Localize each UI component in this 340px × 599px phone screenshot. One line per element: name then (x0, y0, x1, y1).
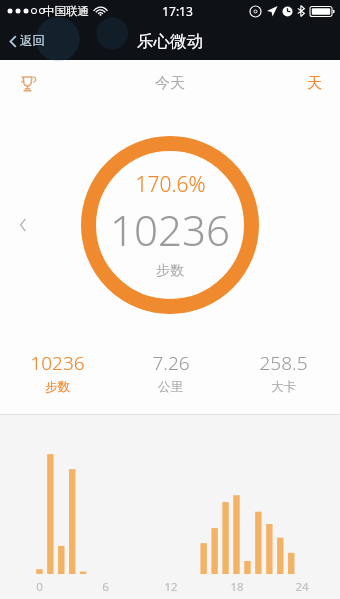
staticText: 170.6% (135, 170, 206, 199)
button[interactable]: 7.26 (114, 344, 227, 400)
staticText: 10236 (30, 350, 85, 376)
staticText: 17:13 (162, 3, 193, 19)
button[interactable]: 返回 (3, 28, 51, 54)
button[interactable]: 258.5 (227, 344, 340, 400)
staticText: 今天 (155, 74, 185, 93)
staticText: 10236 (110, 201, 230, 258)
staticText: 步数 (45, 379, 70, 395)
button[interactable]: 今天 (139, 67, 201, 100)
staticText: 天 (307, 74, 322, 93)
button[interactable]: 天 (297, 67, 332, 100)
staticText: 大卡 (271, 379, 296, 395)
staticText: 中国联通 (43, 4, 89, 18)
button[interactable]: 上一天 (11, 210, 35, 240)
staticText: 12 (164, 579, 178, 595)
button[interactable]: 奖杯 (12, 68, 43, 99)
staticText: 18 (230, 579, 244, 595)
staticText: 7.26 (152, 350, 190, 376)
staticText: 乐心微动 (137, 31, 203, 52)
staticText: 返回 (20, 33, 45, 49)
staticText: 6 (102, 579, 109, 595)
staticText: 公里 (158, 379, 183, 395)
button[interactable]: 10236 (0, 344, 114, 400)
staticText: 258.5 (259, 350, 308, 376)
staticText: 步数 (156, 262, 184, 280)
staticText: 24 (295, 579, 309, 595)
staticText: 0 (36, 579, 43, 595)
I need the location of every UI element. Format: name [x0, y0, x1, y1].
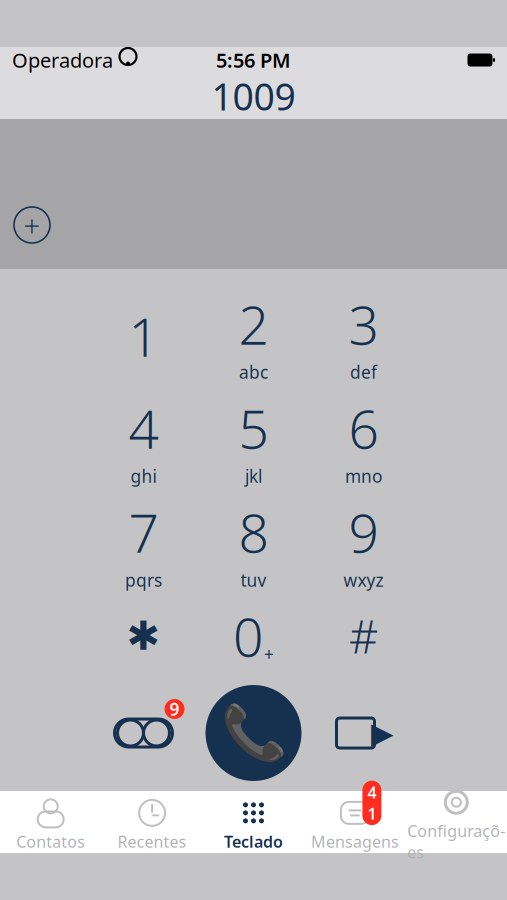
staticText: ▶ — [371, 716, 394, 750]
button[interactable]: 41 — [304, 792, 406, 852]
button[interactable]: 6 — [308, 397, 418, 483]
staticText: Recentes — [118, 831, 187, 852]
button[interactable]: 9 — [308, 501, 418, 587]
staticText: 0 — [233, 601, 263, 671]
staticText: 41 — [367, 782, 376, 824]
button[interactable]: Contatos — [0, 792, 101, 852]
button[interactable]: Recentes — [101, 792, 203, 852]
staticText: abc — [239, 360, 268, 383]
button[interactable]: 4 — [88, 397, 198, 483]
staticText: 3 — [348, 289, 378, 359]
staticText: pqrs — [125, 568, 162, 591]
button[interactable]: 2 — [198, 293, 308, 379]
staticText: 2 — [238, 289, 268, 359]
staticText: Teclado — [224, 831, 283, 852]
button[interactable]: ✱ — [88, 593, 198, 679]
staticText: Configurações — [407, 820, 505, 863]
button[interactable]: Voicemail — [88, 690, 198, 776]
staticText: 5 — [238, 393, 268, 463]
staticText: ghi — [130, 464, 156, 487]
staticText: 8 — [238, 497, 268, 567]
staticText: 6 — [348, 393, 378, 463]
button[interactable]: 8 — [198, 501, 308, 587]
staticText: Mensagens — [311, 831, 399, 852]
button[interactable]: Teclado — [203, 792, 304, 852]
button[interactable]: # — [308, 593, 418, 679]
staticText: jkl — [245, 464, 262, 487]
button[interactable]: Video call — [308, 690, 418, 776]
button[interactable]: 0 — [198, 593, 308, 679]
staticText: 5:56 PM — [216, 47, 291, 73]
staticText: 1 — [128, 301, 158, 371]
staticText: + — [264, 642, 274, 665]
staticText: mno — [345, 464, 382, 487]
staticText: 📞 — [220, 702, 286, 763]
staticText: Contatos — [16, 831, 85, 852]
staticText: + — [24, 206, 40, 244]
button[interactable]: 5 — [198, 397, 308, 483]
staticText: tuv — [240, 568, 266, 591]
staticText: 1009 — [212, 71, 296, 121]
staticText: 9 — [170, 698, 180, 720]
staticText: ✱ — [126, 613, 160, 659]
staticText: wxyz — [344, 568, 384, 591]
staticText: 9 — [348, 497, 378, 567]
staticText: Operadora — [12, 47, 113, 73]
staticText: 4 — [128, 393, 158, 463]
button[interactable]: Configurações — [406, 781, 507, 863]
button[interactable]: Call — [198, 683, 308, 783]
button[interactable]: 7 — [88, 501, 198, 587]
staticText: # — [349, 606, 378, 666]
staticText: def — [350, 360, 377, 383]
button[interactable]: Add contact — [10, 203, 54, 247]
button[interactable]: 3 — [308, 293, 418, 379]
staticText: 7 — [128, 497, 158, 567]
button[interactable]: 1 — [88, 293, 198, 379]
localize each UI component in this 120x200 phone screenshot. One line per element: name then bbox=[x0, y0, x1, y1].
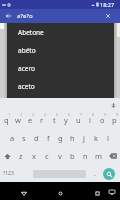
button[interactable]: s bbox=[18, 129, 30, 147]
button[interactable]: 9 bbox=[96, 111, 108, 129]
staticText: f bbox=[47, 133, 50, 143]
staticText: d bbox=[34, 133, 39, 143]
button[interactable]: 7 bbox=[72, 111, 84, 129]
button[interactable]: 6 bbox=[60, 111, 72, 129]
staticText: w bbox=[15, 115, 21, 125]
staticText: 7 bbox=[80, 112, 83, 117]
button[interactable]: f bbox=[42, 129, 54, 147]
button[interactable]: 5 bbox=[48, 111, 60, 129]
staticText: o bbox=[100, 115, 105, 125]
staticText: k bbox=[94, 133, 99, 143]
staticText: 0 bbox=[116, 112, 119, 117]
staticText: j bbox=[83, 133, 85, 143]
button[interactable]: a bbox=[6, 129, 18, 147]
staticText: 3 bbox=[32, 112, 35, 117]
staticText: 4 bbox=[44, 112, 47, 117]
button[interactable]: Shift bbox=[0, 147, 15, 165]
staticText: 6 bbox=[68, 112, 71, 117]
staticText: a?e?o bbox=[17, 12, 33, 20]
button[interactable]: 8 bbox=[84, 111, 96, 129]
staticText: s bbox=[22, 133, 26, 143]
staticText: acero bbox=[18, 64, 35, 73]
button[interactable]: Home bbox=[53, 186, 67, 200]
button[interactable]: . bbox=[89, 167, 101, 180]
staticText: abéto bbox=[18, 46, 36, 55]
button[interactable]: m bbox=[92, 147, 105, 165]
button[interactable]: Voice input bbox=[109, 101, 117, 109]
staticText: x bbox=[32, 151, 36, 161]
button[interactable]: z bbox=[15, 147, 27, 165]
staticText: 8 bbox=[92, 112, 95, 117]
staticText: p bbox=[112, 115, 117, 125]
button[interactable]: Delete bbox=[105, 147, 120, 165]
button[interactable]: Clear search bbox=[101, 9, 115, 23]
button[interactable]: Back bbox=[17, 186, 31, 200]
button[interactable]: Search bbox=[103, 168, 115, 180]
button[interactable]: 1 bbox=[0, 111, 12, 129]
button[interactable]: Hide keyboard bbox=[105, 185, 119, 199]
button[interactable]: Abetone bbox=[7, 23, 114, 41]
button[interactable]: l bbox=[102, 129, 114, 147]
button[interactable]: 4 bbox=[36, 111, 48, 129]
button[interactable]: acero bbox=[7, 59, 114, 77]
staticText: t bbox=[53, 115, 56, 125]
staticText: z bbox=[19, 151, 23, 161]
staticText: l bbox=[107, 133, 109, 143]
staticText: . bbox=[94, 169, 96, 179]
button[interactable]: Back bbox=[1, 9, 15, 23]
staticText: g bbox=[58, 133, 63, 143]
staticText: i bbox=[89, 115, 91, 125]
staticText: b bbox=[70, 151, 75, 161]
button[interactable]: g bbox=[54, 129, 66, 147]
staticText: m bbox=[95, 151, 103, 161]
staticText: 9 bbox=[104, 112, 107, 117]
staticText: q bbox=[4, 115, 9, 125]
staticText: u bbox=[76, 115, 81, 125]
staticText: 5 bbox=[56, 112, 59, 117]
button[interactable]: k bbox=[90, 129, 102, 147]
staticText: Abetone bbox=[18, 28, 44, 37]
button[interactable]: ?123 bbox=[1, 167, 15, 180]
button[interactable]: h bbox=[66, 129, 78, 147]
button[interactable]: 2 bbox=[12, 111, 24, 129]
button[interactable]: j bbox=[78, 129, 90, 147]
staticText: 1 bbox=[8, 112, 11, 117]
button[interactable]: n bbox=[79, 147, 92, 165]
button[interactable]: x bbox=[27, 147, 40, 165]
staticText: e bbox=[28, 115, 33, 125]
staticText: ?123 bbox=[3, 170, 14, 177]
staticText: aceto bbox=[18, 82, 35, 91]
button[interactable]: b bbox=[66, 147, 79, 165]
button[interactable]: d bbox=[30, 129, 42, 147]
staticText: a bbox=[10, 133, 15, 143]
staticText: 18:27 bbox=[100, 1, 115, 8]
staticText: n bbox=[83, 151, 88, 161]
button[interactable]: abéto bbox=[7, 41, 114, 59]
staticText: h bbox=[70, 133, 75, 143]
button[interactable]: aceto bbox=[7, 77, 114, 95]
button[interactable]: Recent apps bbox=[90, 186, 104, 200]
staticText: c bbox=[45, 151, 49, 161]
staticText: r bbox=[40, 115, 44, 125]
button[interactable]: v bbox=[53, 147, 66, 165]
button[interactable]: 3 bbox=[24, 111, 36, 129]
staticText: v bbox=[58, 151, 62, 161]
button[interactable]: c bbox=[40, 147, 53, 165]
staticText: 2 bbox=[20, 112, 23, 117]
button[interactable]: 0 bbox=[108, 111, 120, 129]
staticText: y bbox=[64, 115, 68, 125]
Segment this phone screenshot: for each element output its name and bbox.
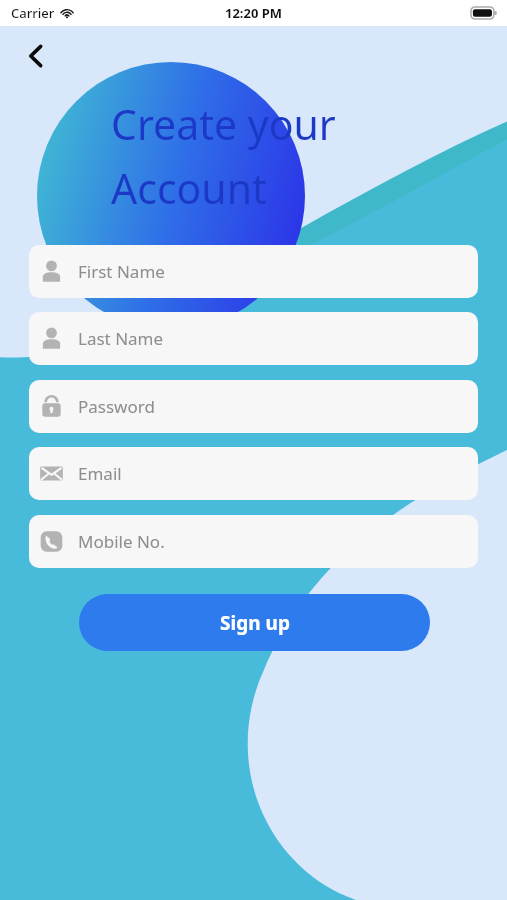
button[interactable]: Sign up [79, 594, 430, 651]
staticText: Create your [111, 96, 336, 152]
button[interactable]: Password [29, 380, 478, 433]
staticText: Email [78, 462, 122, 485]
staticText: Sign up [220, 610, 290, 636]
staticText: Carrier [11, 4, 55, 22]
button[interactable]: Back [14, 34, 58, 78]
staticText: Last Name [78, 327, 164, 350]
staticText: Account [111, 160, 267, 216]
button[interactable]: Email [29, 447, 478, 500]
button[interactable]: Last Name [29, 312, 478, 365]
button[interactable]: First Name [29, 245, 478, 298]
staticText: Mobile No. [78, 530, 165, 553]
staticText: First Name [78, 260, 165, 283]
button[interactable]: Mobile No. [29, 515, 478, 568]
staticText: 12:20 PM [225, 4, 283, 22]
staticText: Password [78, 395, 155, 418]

____________________

Assigned task: For the entries, state the number of lines that include the string "abéto". Add no other words.

Result for this exercise: 2